Il est aussi noté, non sans une certaine malice, qu’une catleya est d’abord « une variété d’orchidée (qui doit son nom au botaniste anglais William Cattley, ce qui justifierait les deux “t“ que Marcel n’y met jamais) », avant que l’expression “faire catleya“ ne devienne « le poncif le plus mobilisé par les amants sur le point de… qui n’ont jamais ouvert À la recherche du temps perdu ».
L’on y apprend également que «les bonnes grosses joues d’Albertine sont en réalité les fesses rebondies d’Albert », que la phrase la plus longue de la Recherche est écrite dans Sodome et Gomorrhe et compte 856 mots.
Le proustien débutant trouvera dans ce dictionnaire des explications qui lui seront utiles à la compréhension de l’univers de Marcel Proust ; le proustien confirmé pendra plaisir à se promener aux côtés des Enthoven père et fils, « au hasard d’une œuvre qu’ils vénèrent depuis longtemps ».
Jeanne Lerrante — 18/03/2023

"Vous ne trouvez pas qu'on se bêtifie à rester tout le temps sur la plage? Ah! vous aimez faire le lézard? Vous avez du temps de reste. Je vois que vous n'êtes pas comme moi, j'adore tous les sports!" 😜
Marcel Proust — À l'ombre des jeunes filles en fleurs.
Quand les mouettes d'Arcachon me rappellent les propos qu'Albertine tient au narrateur sur la digue de Balbec…
Jeanne Lerrante — 11/03/2023


Marcel Proust, À l’ombre des jeunes filles en fleurs — Gallimard (484 pages)
Prix Goncourt 1919 — [Lecture terminée]
Je suis impressionnée par la densité du récit. Le narrateur raconte ses tourments amoureux en les situant dans le contexte familial qui était le sien, mais aussi dans le contexte social et culturel de son époque. Il ne prend pas la voie la plus directe pour exposer son histoire, il préfère les bifurcations, les chemins sinueux, onduleux comme ces «collines de la mer » qu’il aime admirer depuis la fenêtre de sa chambre d’hôtel, à Balbec. Je me sens parfois submergée par une vague plus massive que les autres, mais je parviens à reprendre pied, aidée par le reflux. Les phrases de Proust obéiraient-elles au rythme des marées ? Je ne sais pas… mais je prends du plaisir à me laisser emporter par le mouvement des flots et des jusants proustiens.

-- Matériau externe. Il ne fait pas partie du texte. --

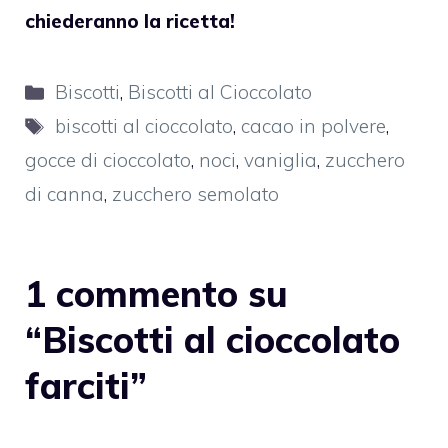
chiederanno la ricetta!
Categorie
Biscotti
,
Biscotti al Cioccolato
Tag
biscotti al cioccolato
,
cacao in polvere
,
gocce di cioccolato
,
noci
,
vaniglia
,
zucchero
di canna
,
zucchero semolato
1 commento su
“Biscotti al cioccolato
farciti”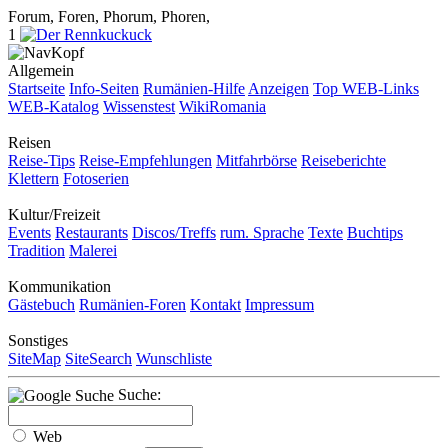
Forum, Foren, Phorum, Phoren,
1
Allgemein
Startseite
Info-Seiten
Rumänien-Hilfe
Anzeigen
Top WEB-Links
WEB-Katalog
Wissenstest
WikiRomania
Reisen
Reise-Tips
Reise-Empfehlungen
Mitfahrbörse
Reiseberichte
Klettern
Fotoserien
Kultur/Freizeit
Events
Restaurants
Discos/Treffs
rum. Sprache
Texte
Buchtips
Tradition
Malerei
Kommunikation
Gästebuch
Rumänien-Foren
Kontakt
Impressum
Sonstiges
SiteMap
SiteSearch
Wunschliste
Suche:
Web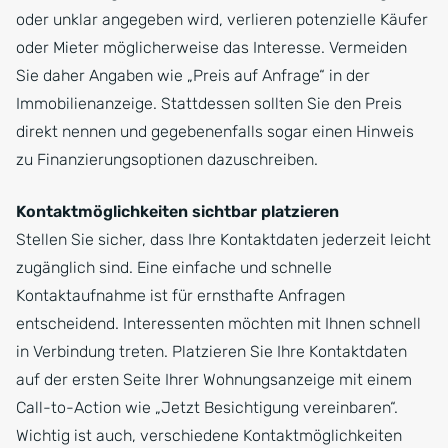
oder unklar angegeben wird, verlieren potenzielle Käufer
oder Mieter möglicherweise das Interesse. Vermeiden
Sie daher Angaben wie „Preis auf Anfrage“ in der
Immobilienanzeige. Stattdessen sollten Sie den Preis
direkt nennen und gegebenenfalls sogar einen Hinweis
zu Finanzierungsoptionen dazuschreiben.
Kontaktmöglichkeiten sichtbar platzieren
Stellen Sie sicher, dass Ihre Kontaktdaten jederzeit leicht
zugänglich sind. Eine einfache und schnelle
Kontaktaufnahme ist für ernsthafte Anfragen
entscheidend. Interessenten möchten mit Ihnen schnell
in Verbindung treten. Platzieren Sie Ihre Kontaktdaten
auf der ersten Seite Ihrer Wohnungsanzeige mit einem
Call-to-Action wie „Jetzt Besichtigung vereinbaren“.
Wichtig ist auch, verschiedene Kontaktmöglichkeiten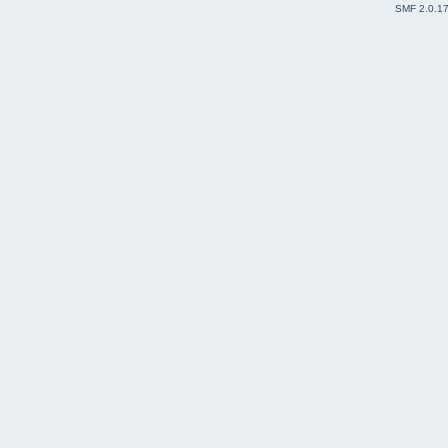
SMF 2.0.1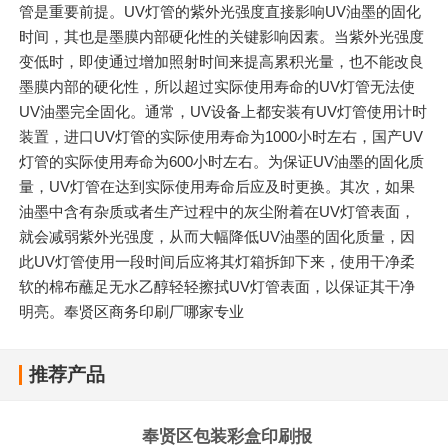
管是重要前提。UV灯管的紫外光强度直接影响UV油墨的固化
时间，其也是墨膜内部硬化性的关键影响因素。当紫外光强度
变低时，即使通过增加照射时间来提高累积光量，也不能改良
墨膜内部的硬化性，所以超过实际使用寿命的UV灯管无法使
UV油墨完全固化。通常，UV设备上都安装有UV灯管使用计时
装置，进口UV灯管的实际使用寿命为1000小时左右，国产UV
灯管的实际使用寿命为600小时左右。为保证UV油墨的固化质
量，UV灯管在达到实际使用寿命后应及时更换。其次，如果
油墨中含有杂质或者生产过程中的灰尘附着在UV灯管表面，
就会减弱紫外光强度，从而大幅降低UV油墨的固化质量，因
此UV灯管使用一段时间后应将其灯箱拆卸下来，使用干净柔
软的棉布蘸足无水乙醇轻轻擦拭UV灯管表面，以保证其干净
明亮。奉贤区商务印刷厂哪家专业
推荐产品
奉贤区包装彩盒印刷报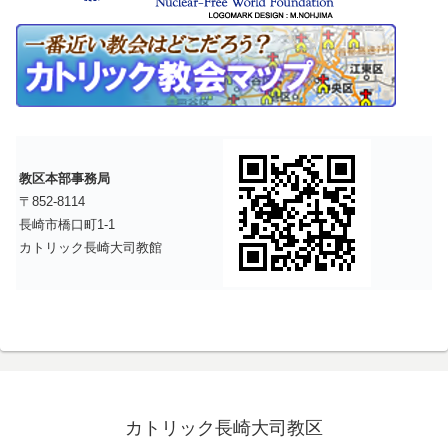
教区本部事務局
〒852-8114
長崎市橋口町1-1
カトリック長崎大司教館
カトリック長崎大司教区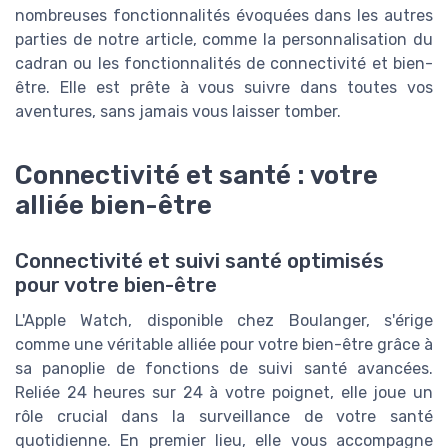
nombreuses fonctionnalités évoquées dans les autres
parties de notre article, comme la personnalisation du
cadran ou les fonctionnalités de connectivité et bien-
être. Elle est prête à vous suivre dans toutes vos
aventures, sans jamais vous laisser tomber.
Connectivité et santé : votre
alliée bien-être
Connectivité et suivi santé optimisés
pour votre bien-être
L'Apple Watch, disponible chez Boulanger, s'érige
comme une véritable alliée pour votre bien-être grâce à
sa panoplie de fonctions de suivi santé avancées.
Reliée 24 heures sur 24 à votre poignet, elle joue un
rôle crucial dans la surveillance de votre santé
quotidienne. En premier lieu, elle vous accompagne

L’histoire d’amour entre Gilberte et le narrateur n’est pas ma partie préférée. Que de tourments ! Que de complications ! — « Quand mieux qu’avec des paroles, par des actions indéfiniment répétées, je lui aurais prouvé que je n’avais pas de goût à la voir, peut-être en retrouverait-elle pour moi. Hélas ! ce serait en vain : chercher en ne la voyant plus à ranimer en elle ce goût de me voir, c’était la perdre pour toujours (…) ». —Hou là là! Proust, parfois, m’agace ! Le narrateur se berce d’illusions sur Gilberte et au final, il est déçu, comme si l’imagination était pour lui préférable à la réalité.

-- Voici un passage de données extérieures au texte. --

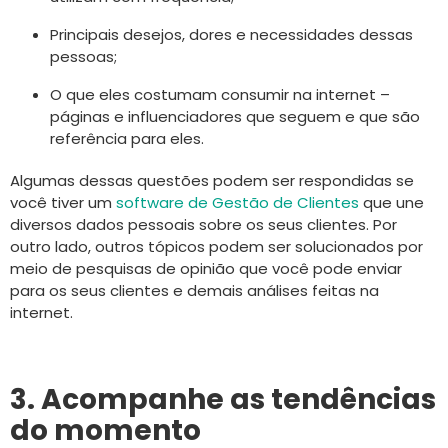
Principais desejos, dores e necessidades dessas
pessoas;
O que eles costumam consumir na internet –
páginas e influenciadores que seguem e que são
referência para eles.
Algumas dessas questões podem ser respondidas se
você tiver um
software de Gestão de Clientes
que une
diversos dados pessoais sobre os seus clientes. Por
outro lado, outros tópicos podem ser solucionados por
meio de pesquisas de opinião que você pode enviar
para os seus clientes e demais análises feitas na
internet.
3. Acompanhe as tendências
do momento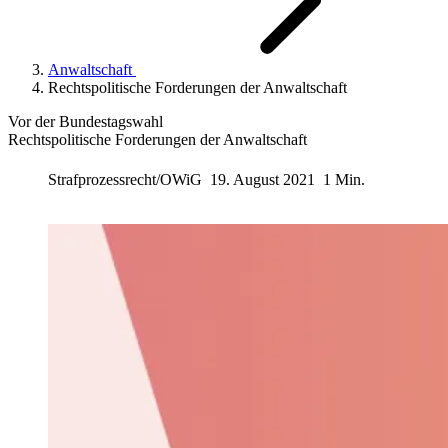
Anwaltschaft
Rechtspolitische Forderungen der Anwaltschaft
Vor der Bundestagswahl
Rechtspolitische Forderungen der Anwaltschaft
Strafprozessrecht/OWiG
19. August 2021
1 Min.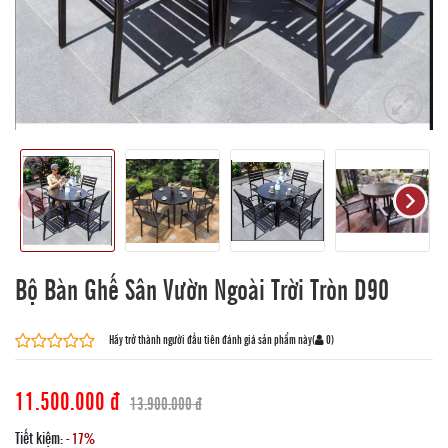
Bộ Bàn Ghế Sân Vườn Ngoài Trời Tròn D90
Hãy trở thành người đầu tiên đánh giá sản phẩm này
(
0
)
11.500.000 đ
13.900.000 đ
Tiết kiệm:
- 17%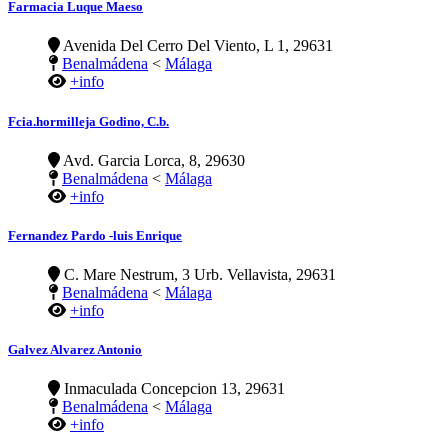
Farmacia Luque Maeso
Avenida Del Cerro Del Viento, L 1, 29631
Benalmádena
<
Málaga
+info
Fcia.hormilleja Godino, C.b.
Avd. Garcia Lorca, 8, 29630
Benalmádena
<
Málaga
+info
Fernandez Pardo -luis Enrique
C. Mare Nestrum, 3 Urb. Vellavista, 29631
Benalmádena
<
Málaga
+info
Galvez Alvarez Antonio
Inmaculada Concepcion 13, 29631
Benalmádena
<
Málaga
+info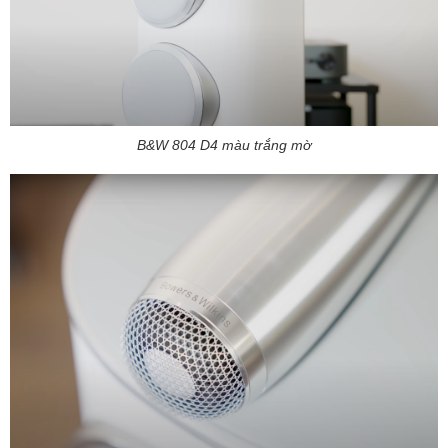
B&W 804 D4 màu trắng mờ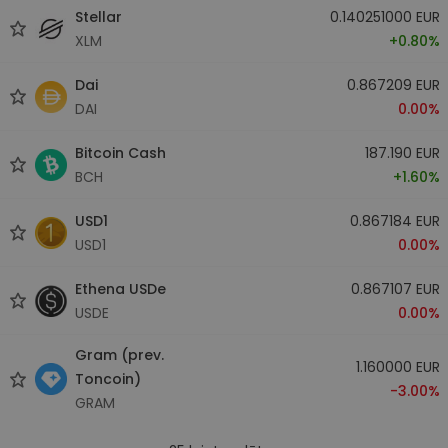
Stellar
0.140251000 EUR
XLM
+0.80%
Dai
0.867209 EUR
DAI
0.00%
Bitcoin Cash
187.190 EUR
BCH
+1.60%
USD1
0.867184 EUR
USD1
0.00%
Ethena USDe
0.867107 EUR
USDE
0.00%
Gram (prev.
1.160000 EUR
Toncoin)
-3.00%
GRAM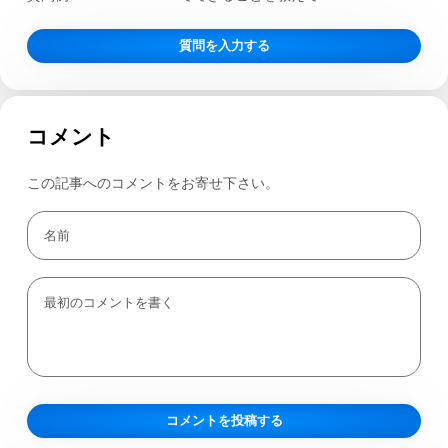
質問を入力する
コメント
この記事へのコメントをお寄せ下さい。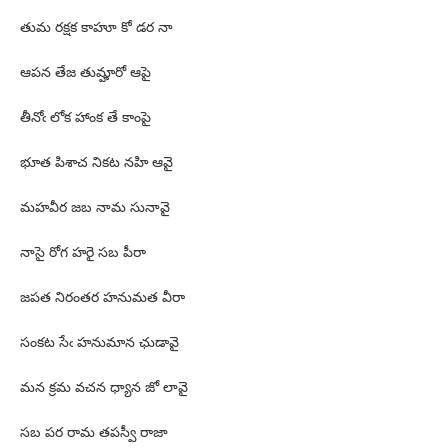
తుమ రక్షక కాహూ కో డర నా
ఆపన తేజ తుమ్హారో ఆపై
తీనోఁ లోక హాంక తే కాంపై
భూత పిశాచ నికట నహి ఆవై
మహవీర జబ నామ సునావై
నాసై రోగ హరై సబ పీరా
జపత నిరంతర హనుమత వీరా
సంకట సేఁ హనుమాన ఛుడావై
మన క్రమ వచన ధ్యాన జో లావై
సబ పర రామ తపస్వీ రాజా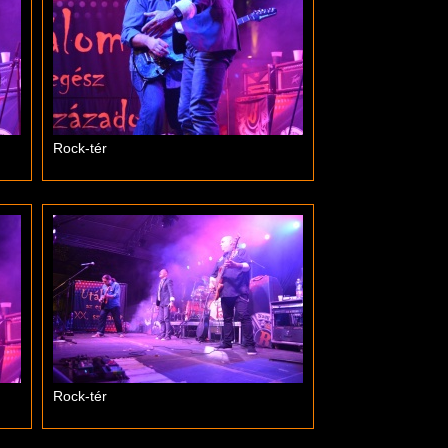
Rock-tér
Rock-tér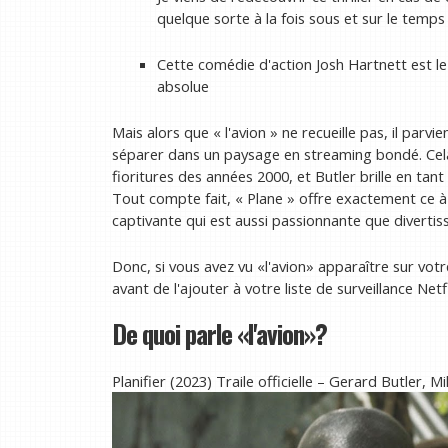
quelque sorte à la fois sous et sur le temps
Cette comédie d'action Josh Hartnett est le 
absolue
Mais alors que « l'avion » ne recueille pas, il parvi
séparer dans un paysage en streaming bondé. Cela
fioritures des années 2000, et Butler brille en tant
Tout compte fait, « Plane » offre exactement ce à
captivante qui est aussi passionnante que divertis
Donc, si vous avez vu «l'avion» apparaître sur votr
avant de l'ajouter à votre liste de surveillance Netfl
De quoi parle «l'avion»?
Planifier (2023) Traile officielle – Gerard Butler,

Ce que j’aime chez Proust, c’est sa férocité mâtinée de délicatesse, notamment lorsqu’il décrit les relations sociales entre les aristocrates et les bourgeois (le passage où le narrateur rencontre la princesse de Luxembourg sur la digue de Balbec m’a fait pleurer de rire). Et sa plume est d’une poésie incroyable lorsqu’il décrit la mer, « ce vaste cirque éblouissant et montagneux et sur les sommets neigeux de ses vagues en pierre d’émeraude çà et là polie et translucide, lesquelles avec une placide violence et un froncement léonin laissaient s’accomplir et dévaler l’écroulement de leurs pentes auxquelles le soleil ajoutait un sourire sans visage. »

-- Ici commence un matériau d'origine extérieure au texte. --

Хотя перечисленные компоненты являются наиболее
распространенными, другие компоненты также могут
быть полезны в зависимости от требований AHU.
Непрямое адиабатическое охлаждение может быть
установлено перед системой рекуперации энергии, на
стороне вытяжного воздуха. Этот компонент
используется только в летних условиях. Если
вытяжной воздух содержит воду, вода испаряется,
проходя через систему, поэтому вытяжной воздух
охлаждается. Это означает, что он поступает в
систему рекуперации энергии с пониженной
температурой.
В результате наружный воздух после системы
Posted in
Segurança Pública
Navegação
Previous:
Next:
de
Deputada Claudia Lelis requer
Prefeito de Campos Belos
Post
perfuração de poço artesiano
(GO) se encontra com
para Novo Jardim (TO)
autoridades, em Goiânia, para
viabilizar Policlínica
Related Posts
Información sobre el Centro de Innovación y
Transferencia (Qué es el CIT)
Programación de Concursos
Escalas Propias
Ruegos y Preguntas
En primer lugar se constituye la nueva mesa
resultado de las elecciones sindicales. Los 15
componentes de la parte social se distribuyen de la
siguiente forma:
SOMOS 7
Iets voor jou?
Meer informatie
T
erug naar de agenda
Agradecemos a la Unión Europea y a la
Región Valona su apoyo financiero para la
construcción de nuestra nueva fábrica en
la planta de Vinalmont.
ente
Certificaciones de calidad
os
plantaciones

Jeanne Lerrante — 11/03/2023

Marcel Proust, Sur la lecture — Actes Sud (62 pages)
J’explore l’univers proustien avec obstination depuis que je me suis inscrite au groupe de lecture #ducotedechezproust, créé à l’initiative de @ego_lector_ et dont l’objectif est de lire les sept tomes de la Recherche en 2023…
Sur la lecture est la préface que Proust écrivit en 1905 pour sa traduction de Sésame et les lys de John Ruskin. Si cet opuscule n’a pas vraiment retenu mon intérêt, il a le mérite de m’avoir enseigné, d’une part, l’existence de John Ruskin (1819-1900) — dont j’ignorais tout et, d’autre part, l’intérêt que Proust a porté aux écrits de ce penseur britannique, à la fois critique d’art et réformiste social. Proust a traduit deux de ses livres : La Bible d’Amiens en 1904 et Sésame et les Lys en 1906. Ce dernier ouvrage réunit deux conférences de Ruskin, l’une sur la nécessité fondatrice de la lecture (d’où le sujet de la préface rédigée par Proust) l’autre sur l’éducation des jeunes filles.
Dans cette préface, Proust suit la démarche qu’il utilisera plus tard pour écrire la Recherche : il convoque sa mémoire afin de se remémorer ses lectures d’enfance. J’ai aimé le début :
« Il n’y a peut-être pas de jours de notre enfance que nous ayons si pleinement vécus que ceux que nous avons cru laisser sans les livres, ceux que nous avons passés avec un livre préféré. »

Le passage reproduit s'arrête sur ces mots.